Has anybody ever fished the lake and if so any good spots?

Outdoor Hub mobile, the outdoor information engine


----------



## labman (Sep 13, 2008)

I have never been their but we r going up their in june,we are staying at fishermans cove.what dates r u going to be up their we will be their from june 9 to the 15.


----------



## hay683 (May 19, 2010)

We are going to Lac Seul lodge on June 29th for a week. I think it is out of rat bay.

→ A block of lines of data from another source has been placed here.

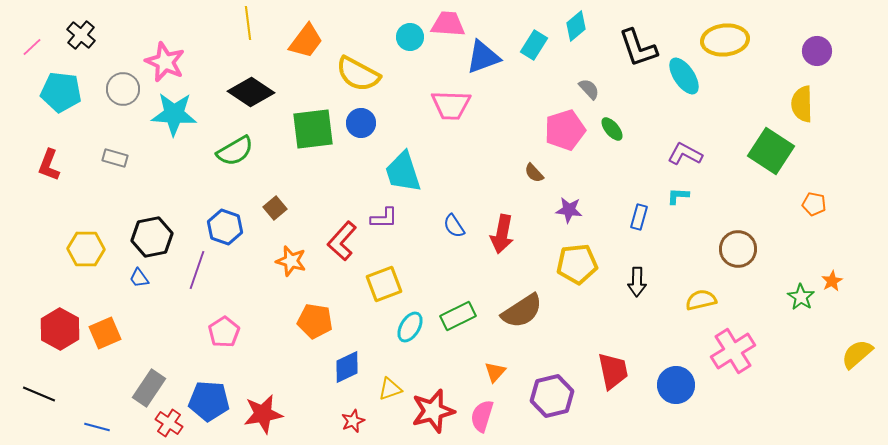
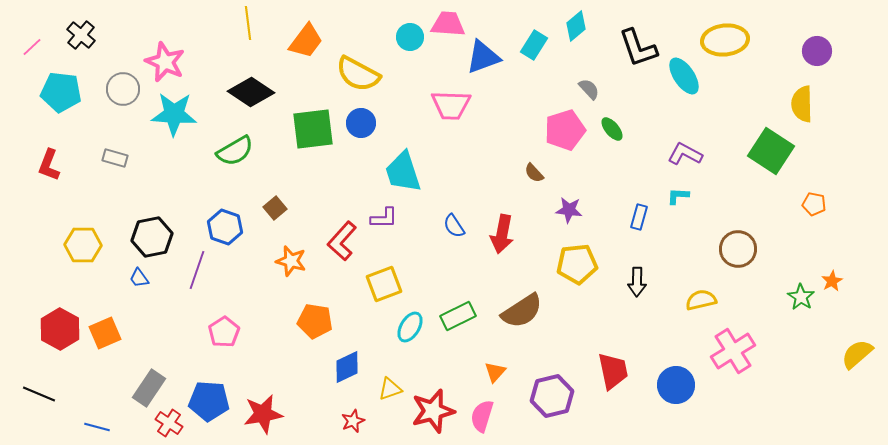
yellow hexagon at (86, 249): moved 3 px left, 4 px up
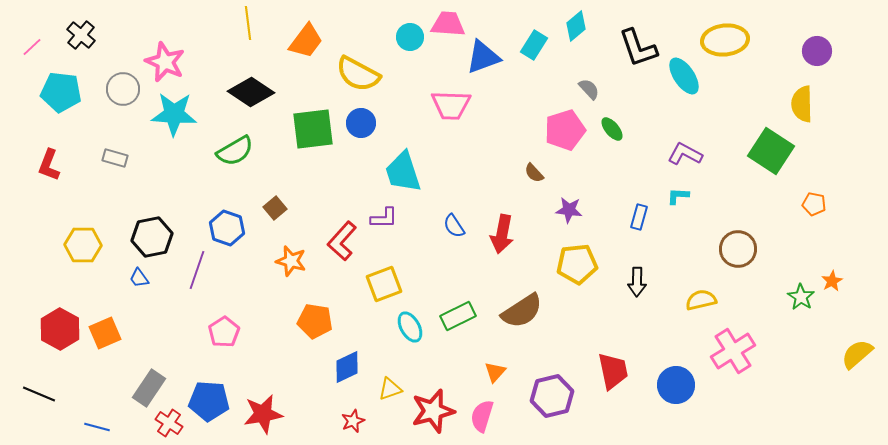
blue hexagon at (225, 227): moved 2 px right, 1 px down
cyan ellipse at (410, 327): rotated 60 degrees counterclockwise
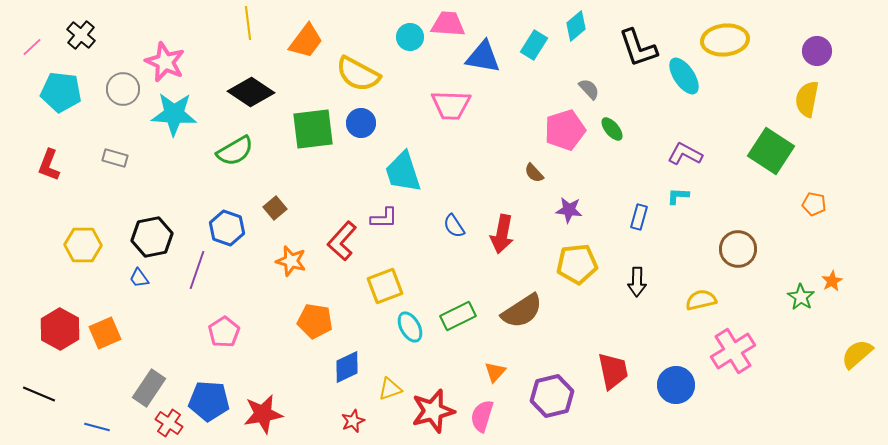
blue triangle at (483, 57): rotated 30 degrees clockwise
yellow semicircle at (802, 104): moved 5 px right, 5 px up; rotated 12 degrees clockwise
yellow square at (384, 284): moved 1 px right, 2 px down
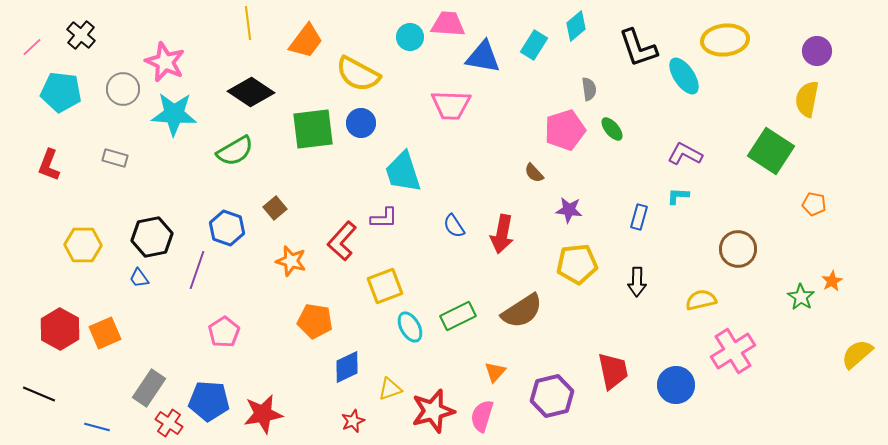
gray semicircle at (589, 89): rotated 35 degrees clockwise
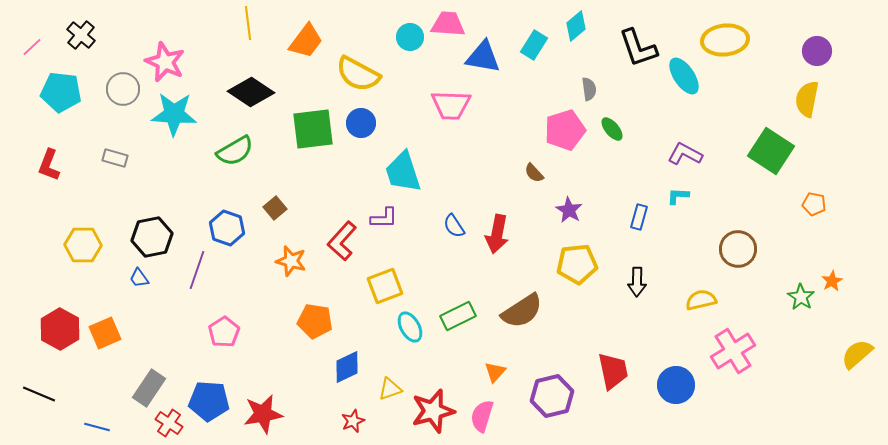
purple star at (569, 210): rotated 24 degrees clockwise
red arrow at (502, 234): moved 5 px left
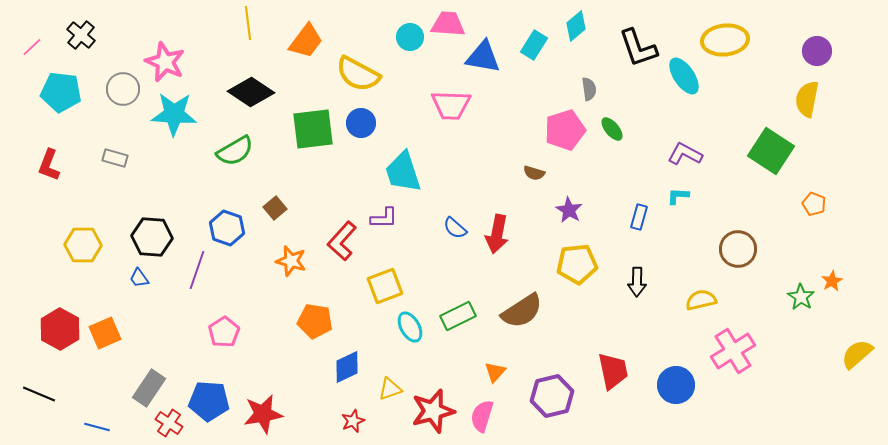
brown semicircle at (534, 173): rotated 30 degrees counterclockwise
orange pentagon at (814, 204): rotated 10 degrees clockwise
blue semicircle at (454, 226): moved 1 px right, 2 px down; rotated 15 degrees counterclockwise
black hexagon at (152, 237): rotated 15 degrees clockwise
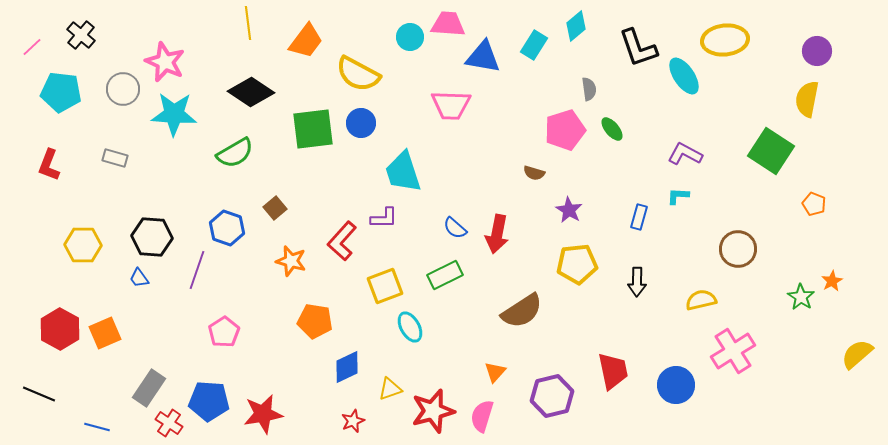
green semicircle at (235, 151): moved 2 px down
green rectangle at (458, 316): moved 13 px left, 41 px up
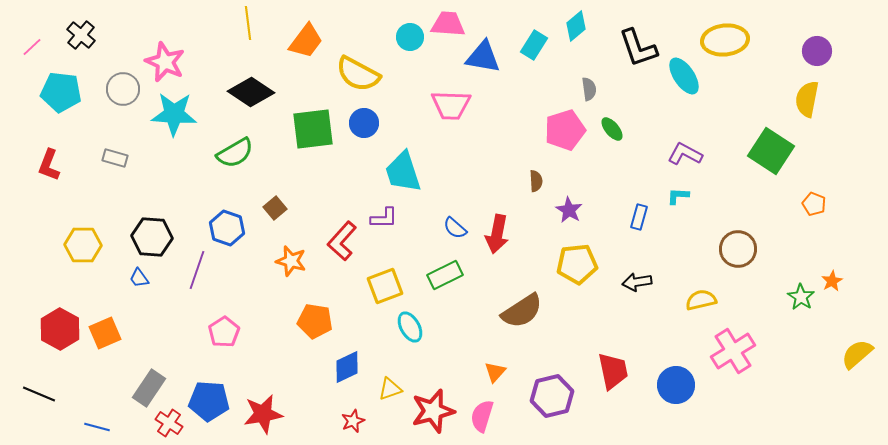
blue circle at (361, 123): moved 3 px right
brown semicircle at (534, 173): moved 2 px right, 8 px down; rotated 110 degrees counterclockwise
black arrow at (637, 282): rotated 80 degrees clockwise
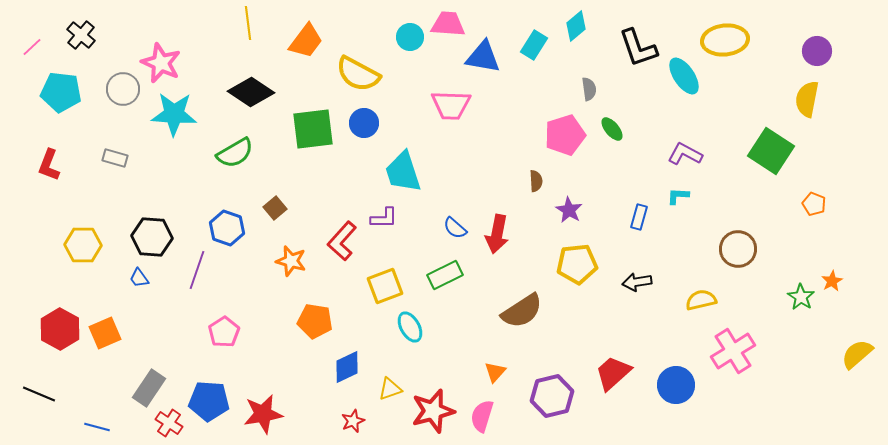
pink star at (165, 62): moved 4 px left, 1 px down
pink pentagon at (565, 130): moved 5 px down
red trapezoid at (613, 371): moved 2 px down; rotated 120 degrees counterclockwise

Outdoor Hub mobile, the outdoor information engine


----------



## olejoe (Jan 22, 2007)

:B I have never fished Lac Seul but quite a bit of chatter about it on Walleye Central web site . I do know it a long way out there as we go to Nakina and it 20 hrs drive.


----------



## LarryinNevada (Feb 14, 2012)

Lac Seul is a Great Walleye,Pike & Muskie Fishery. I use to live in Chicago and went to Lac Seul several times. Its a bit far from Ohio,but drive a bit more and experience Great fishing. You can fish Lac Seul on the eastern side, a bit closer to Ohio out of Sioux Lookout. Or go a bit farther to the Ear Falls area where there are a lot more resorts which can cater to any type of plan. Many of the resorts have great boats and will help you get on the fish immediatly Take a chance to have Great fishing and go to Lac seul


----------



## WillyB2 (Dec 28, 2008)

I have fished Lac Seul on two different occasions. Long haul from Ohio? Yes, but well worth it. We fished out of the Ear Falls area at Whitewing Resort. Hire a guide the first day or two because this is a huge lake. We budgeted our money to do this and it made the trips a great success. Couple of areas to get to would be Mckensie Bay and Ghost Narrows. In McKensie there is Little sand beach and Big sand beach. At the right time of year the walleye stack up in these areas. We nicknamed Big Sand Beach - "Omaha Beach" because we stormed it as much as we could. Hiring the guide gave us the confidence to make the boat trip to these areas safely. Our second trip we did the houseboat trip through Whitewing. That was a blast!!


----------



## BIGTCAT'N (Apr 12, 2006)

I have been researching Lac seul myself. I was wondering why some list it as fly in and some don't??


----------



## BIGTCAT'N (Apr 12, 2006)

Also which resort or lodge would you guys recommend for an outpost trip on Lac Seul?


----------



## Rob (Mar 31, 2005)

There is an outpost camp in McKenzie bay....Fish the ghost narrows area....You won't be disappointed.

Rob


----------